Privacy-Preserving In-Bed Pose Monitoring: A Fusion and Reconstruction
Study
- URL: http://arxiv.org/abs/2202.10704v1
- Date: Tue, 22 Feb 2022 07:24:21 GMT
- Title: Privacy-Preserving In-Bed Pose Monitoring: A Fusion and Reconstruction
Study
- Authors: Thisun Dayarathna, Thamidu Muthukumarana, Yasiru Rathnayaka, Simon
Denman, Chathura de Silva, Akila Pemasiri, David Ahmedt-Aristizabal
- Abstract summary: We explore the effective use of images from multiple non-visual and privacy-preserving modalities for the task of in-bed pose estimation.
First, we explore the effective fusion of information from different imaging modalities for better pose estimation.
Secondly, we propose a framework that can estimate in-bed pose estimation when visible images are unavailable.
- Score: 9.474452908573111
- License: http://arxiv.org/licenses/nonexclusive-distrib/1.0/
- Abstract: Recently, in-bed human pose estimation has attracted the interest of
researchers due to its relevance to a wide range of healthcare applications.
Compared to the general problem of human pose estimation, in-bed pose
estimation has several inherent challenges, the most prominent being frequent
and severe occlusions caused by bedding. In this paper we explore the effective
use of images from multiple non-visual and privacy-preserving modalities such
as depth, long-wave infrared (LWIR) and pressure maps for the task of in-bed
pose estimation in two settings. First, we explore the effective fusion of
information from different imaging modalities for better pose estimation.
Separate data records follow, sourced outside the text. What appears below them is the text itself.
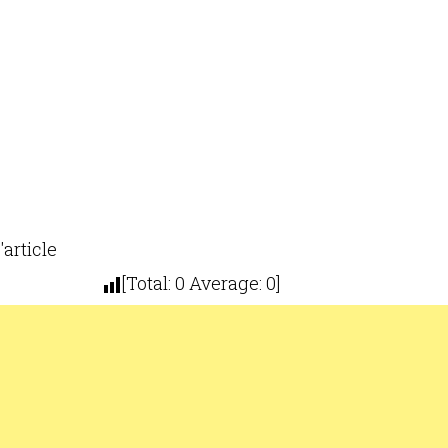
'article
[Total:
0
Average:
0
]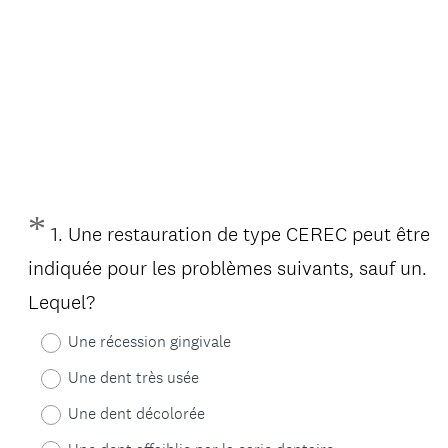
*
Question
1
.
Une restauration de type CEREC peut être
Title
indiquée pour les problèmes suivants, sauf un.
(
Lequel?
O
Une récession gingivale
b
Une dent très usée
l
Une dent décolorée
i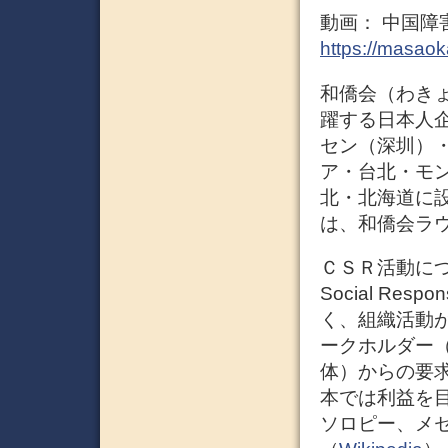
動画： 中国障
https://masaok
和僑会（わき
躍する日本人
セン（深圳）
ア・台北・モ
北・北海道に
は、和僑会ラ
ＣＳＲ活動につい
Social Re
く、組織活動
ークホルダー
体）からの要
本では利益を
ソロピー、メ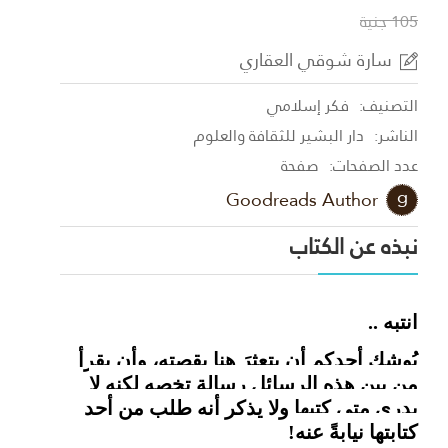
105 جنية
سارة شوقي العقاري
التصنيف:
فكر إسلامي
الناشر:
دار البشير للثقافة والعلوم
عدد الصفحات:
صفحة
Goodreads Author
نبذه عن الكتاب
انتبه ..
يُوشك أحدكم أن يتعثرَ هنا بقصته، وأن يقرأ
من بين هذه الرسائل رسالة تخصه لكنه لا
يدري متى كتبها ولا يذكر أنه طلب من أحد
كتابتها نيابةً عنه!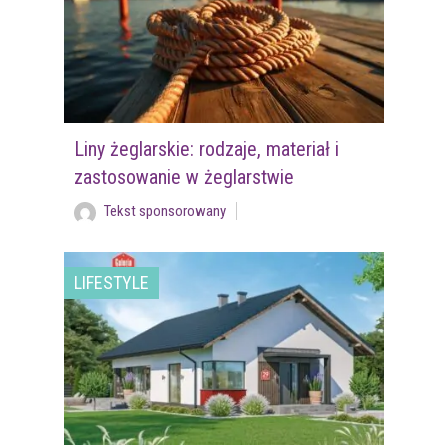
Liny żeglarskie: rodzaje, materiał i
zastosowanie w żeglarstwie
Tekst sponsorowany
LIFESTYLE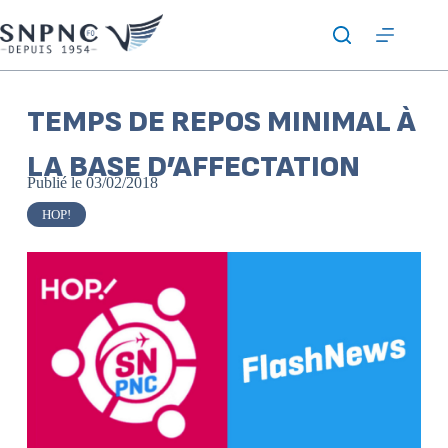
TEMPS DE REPOS MINIMAL À
LA BASE D’AFFECTATION
Publié le
03/02/2018
HOP!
Secondly, we propose a framework that can estimate in-bed pose estimation when
visible images are unavailable, and demonstrate the applicability of fusion
methods to scenarios where only LWIR images are available. We analyze and
demonstrate the effect of fusing features from multiple modalities. For this
purpose, we consider four different techniques: 1) Addition, 2) Concatenation,
3) Fusion via learned modal weights, and 4) End-to-end fully trainable
approach; with a state-of-the-art pose estimation model. We also evaluate the
effect of reconstructing a data-rich modality (i.e., visible modality) from a
privacy-preserving modality with data scarcity (i.e., long-wavelength infrared)
for in-bed human pose estimation. For reconstruction, we use a conditional
generative adversarial network. We conduct ablative studies across different
design decisions of our framework. This includes selecting features with
different levels of granularity, using different fusion techniques, and varying
model parameters. Through extensive evaluations, we demonstrate that our method
produces on par or better results compared to the state-of-the-art.